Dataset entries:
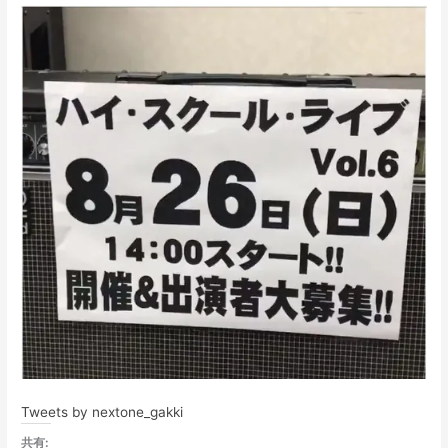
Tweets by nextone_gakki
共有:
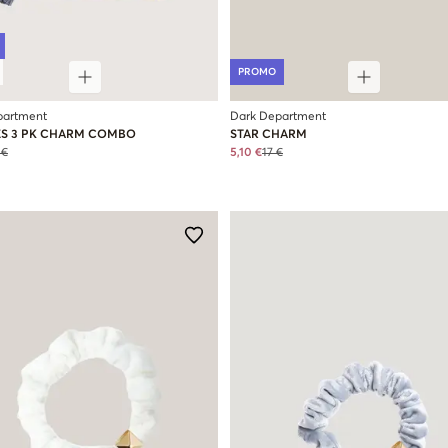
PROMO
partment
Dark Department
IES 3 PK CHARM COMBO
STAR CHARM
 €
5,10 €
17 €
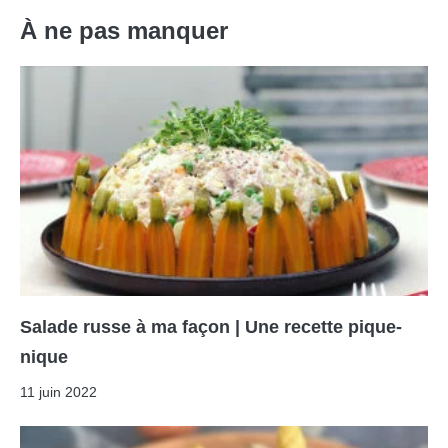
À ne pas manquer
Salade russe à ma façon | Une recette pique-
nique
11 juin 2022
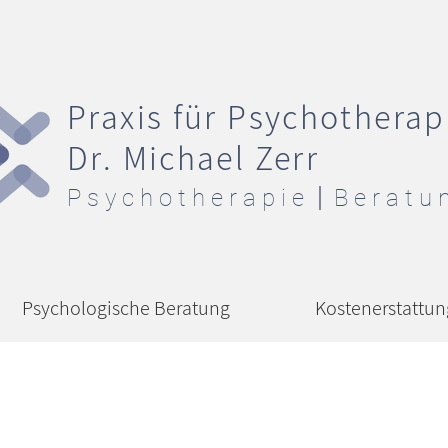
Praxis für Psychotherap
Dr. Michael Zerr
Psychotherapie
Beratu
Psychologische Beratung
Kostenerstattun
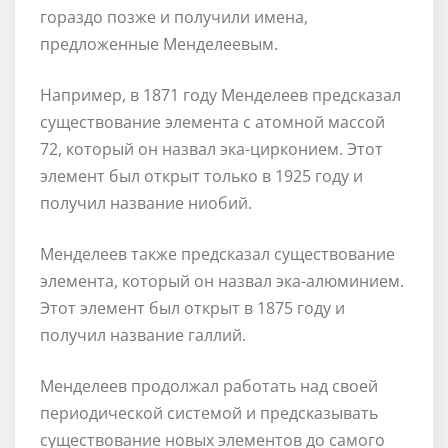
гораздо позже и получили имена,
предложенные Менделеевым.
Например, в 1871 году Менделеев предсказал
существование элемента с атомной массой
72, который он назвал эка-цирконием. Этот
элемент был открыт только в 1925 году и
получил название ниобий.
Менделеев также предсказал существование
элемента, который он назвал эка-алюминием.
Этот элемент был открыт в 1875 году и
получил название галлий.
Менделеев продолжал работать над своей
периодической системой и предсказывать
существование новых элементов до самого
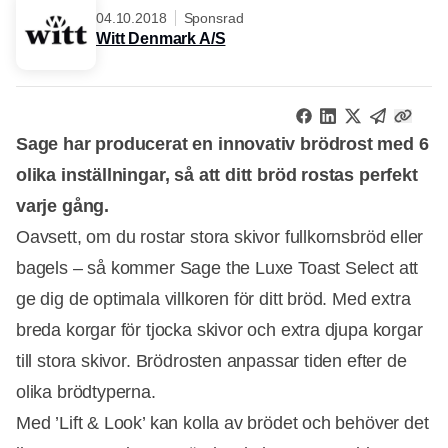
04.10.2018
Sponsrad
Witt Denmark A/S
Sage har producerat en innovativ brödrost med 6
olika inställningar, så att ditt bröd rostas perfekt
varje gång.
Oavsett, om du rostar stora skivor fullkornsbröd eller
bagels – så kommer Sage the Luxe Toast Select att
ge dig de optimala villkoren för ditt bröd. Med extra
breda korgar för tjocka skivor och extra djupa korgar
till stora skivor. Brödrosten anpassar tiden efter de
olika brödtyperna.
Med ’Lift & Look’ kan kolla av brödet och behöver det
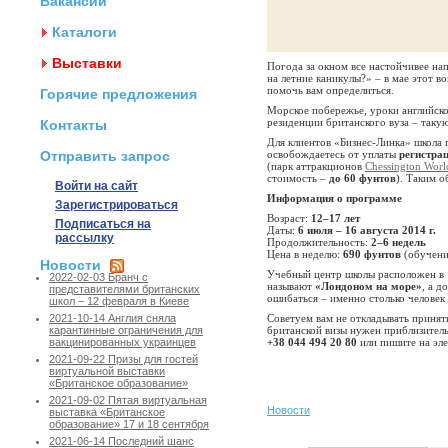
Вакансии
Каталоги
Выставки
Погода за окном все настойчивее на
на летние каникулы?» – в мае этот в
помочь вам определиться.
Горячие предложения
Морское побережье, уроки английског
резиденции британского вуза – так
Контакты
Для клиентов «Бизнес-Линка» школа
Отправить запрос
освобождаетесь от уплаты
регистра
(парк аттракционов
Chessington Worl
стоимость –
до 60 фунтов
). Таким о
Войти на сайт
Информация о программе
Зарегистрироваться
Возраст:
12–17 лет
Подписаться на
Даты:
6 июля – 16 августа 2014 г.
рассылку
Продолжительность:
2–6 недель
Цена в неделю:
690 фунтов
(обучени
Новости
Учебный центр школы расположен в 
2022-02-03 Бранч с
называют
«Лондоном на море»
, а д
представителями британских
ошибаться – именно столько человек
школ – 12 февраля в Киеве
Советуем вам не откладывать принят
2021-10-14 Англия сняла
британской визы нужен приблизитель
карантинные ограничения для
+38 044 494 20 80
или пишите на эл
вакцинированных украинцев
2021-09-22 Призы для гостей
виртуальной выставки
«Британское образование»
2021-09-02 Пятая виртуальная
Новости
выставка «Британское
образование» 17 и 18 сентября
2021-06-14 Последний шанс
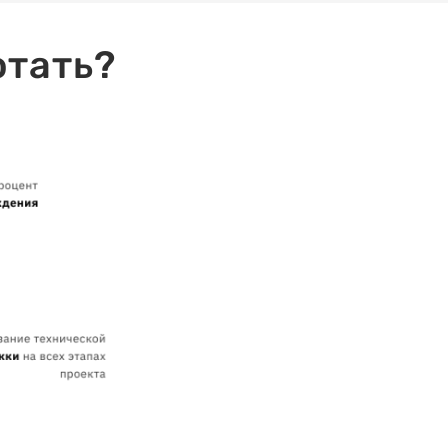
отать?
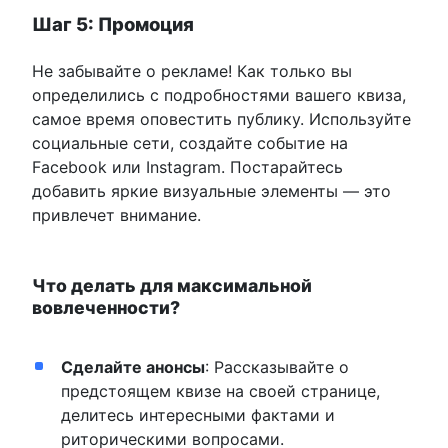
Шаг 5: Промоция
Не забывайте о рекламе! Как только вы
определились с подробностями вашего квиза,
самое время оповестить публику. Используйте
социальные сети, создайте событие на
Facebook или Instagram. Постарайтесь
добавить яркие визуальные элементы — это
привлечет внимание.
Что делать для максимальной
вовлеченности?
Сделайте анонсы
: Рассказывайте о
предстоящем квизе на своей странице,
делитесь интересными фактами и
риторическими вопросами.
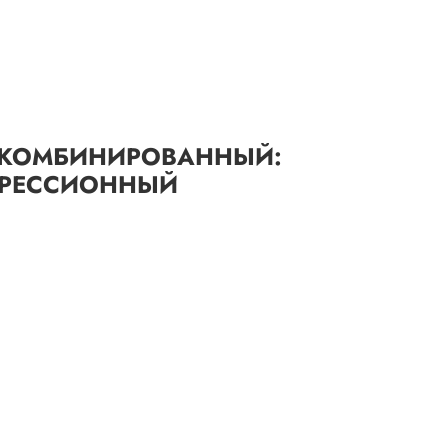
 КОМБИНИРОВАННЫЙ:
ПРЕССИОННЫЙ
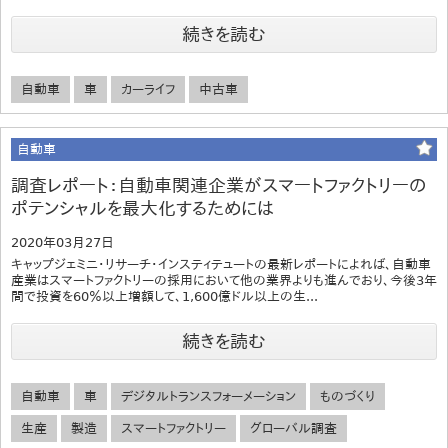
続きを読む
自動車
車
カーライフ
中古車
自動車
調査レポート：自動車関連企業がスマートファクトリーの
ポテンシャルを最大化するためには
2020年03月27日
キャップジェミニ・リサーチ・インスティテュートの最新レポートによれば、自動車
産業はスマートファクトリーの採用において他の業界よりも進んでおり、今後3年
間で投資を60％以上増額して、1,600億ドル以上の生...
続きを読む
自動車
車
デジタルトランスフォーメーション
ものづくり
生産
製造
スマートファクトリー
グローバル調査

> _What is needed_
Give back the data exactly, with no images.

> _Answer to this problem_
Tweets by nextone_gakki
共有:
PROMO
partment
Dark Department
IES 3 PK CHARM COMBO
STAR CHARM
 €
5,10 €
17 €
À ne pas manquer
Salade russe à ma façon | Une recette pique-
nique
11 juin 2022
Praxis für Psychotherap
Dr. Michael Zerr
Psychotherapie
Beratu
Psychologische Beratung
Kostenerstattun
гораздо позже и получили имена,
предложенные Менделеевым.
Например, в 1871 году Менделеев предсказал
существование элемента с атомной массой
72, который он назвал эка-цирконием. Этот
элемент был открыт только в 1925 году и
получил название ниобий.
Менделеев также предсказал существование
элемента, который он назвал эка-алюминием.
Этот элемент был открыт в 1875 году и
получил название галлий.
Менделеев продолжал работать над своей
периодической системой и предсказывать
существование новых элементов до самого
04.10.2018
Sponsrad
Witt Denmark A/S
Sage har producerat en innovativ brödrost med 6
olika inställningar, så att ditt bröd rostas perfekt
varje gång.
Oavsett, om du rostar stora skivor fullkornsbröd eller
bagels – så kommer Sage the Luxe Toast Select att
ge dig de optimala villkoren för ditt bröd. Med extra
breda korgar för tjocka skivor och extra djupa korgar
till stora skivor. Brödrosten anpassar tiden efter de
olika brödtyperna.
Med ’Lift & Look’ kan kolla av brödet och behöver det
Вакансии
Каталоги
Выставки
Погода за окном все настойчивее на
на летние каникулы?» – в мае этот в
помочь вам определиться.
Горячие предложения
Морское побережье, уроки английског
резиденции британского вуза – так
Контакты
Для клиентов «Бизнес-Линка» школа
Отправить запрос
освобождаетесь от уплаты
регистра
(парк аттракционов
Chessington Worl
стоимость –
до 60 фунтов
). Таким о
Войти на сайт
Информация о программе
Зарегистрироваться
Возраст:
12–17 лет
Подписаться на
Даты:
6 июля – 16 августа 2014 г.
рассылку
Продолжительность:
2–6 недель
Цена в неделю:
690 фунтов
(обучени
Новости
Учебный центр школы расположен в 
2022-02-03 Бранч с
называют
«Лондоном на море»
, а д
представителями британских
ошибаться – именно столько человек
школ – 12 февраля в Киеве
Советуем вам не откладывать принят
2021-10-14 Англия сняла
британской визы нужен приблизитель
карантинные ограничения для
+38 044 494 20 80
или пишите на эл
вакцинированных украинцев
2021-09-22 Призы для гостей
виртуальной выставки
«Британское образование»
2021-09-02 Пятая виртуальная
Новости
выставка «Британское
образование» 17 и 18 сентября
2021-06-14 Последний шанс
отать?
Шаг 5: Промоция
Не забывайте о рекламе! Как только вы
определились с подробностями вашего квиза,
самое время оповестить публику. Используйте
социальные сети, создайте событие на
Facebook или Instagram. Постарайтесь
добавить яркие визуальные элементы — это
привлечет внимание.
Что делать для максимальной
вовлеченности?
Сделайте анонсы
: Рассказывайте о
предстоящем квизе на своей странице,
делитесь интересными фактами и
риторическими вопросами.
 КОМБИНИРОВАННЫЙ:
ПРЕССИОННЫЙ
続きを読む
自動車
車
カーライフ
中古車
自動車
調査レポート：自動車関連企業がスマートファクトリーの
ポテンシャルを最大化するためには
2020年03月27日
キャップジェミニ・リサーチ・インスティテュートの最新レポートによれば、自動車
産業はスマートファクトリーの採用において他の業界よりも進んでおり、今後3年
間で投資を60％以上増額して、1,600億ドル以上の生...
続きを読む
自動車
車
デジタルトランスフォーメーション
ものづくり
生産
製造
スマートファクトリー
グローバル調査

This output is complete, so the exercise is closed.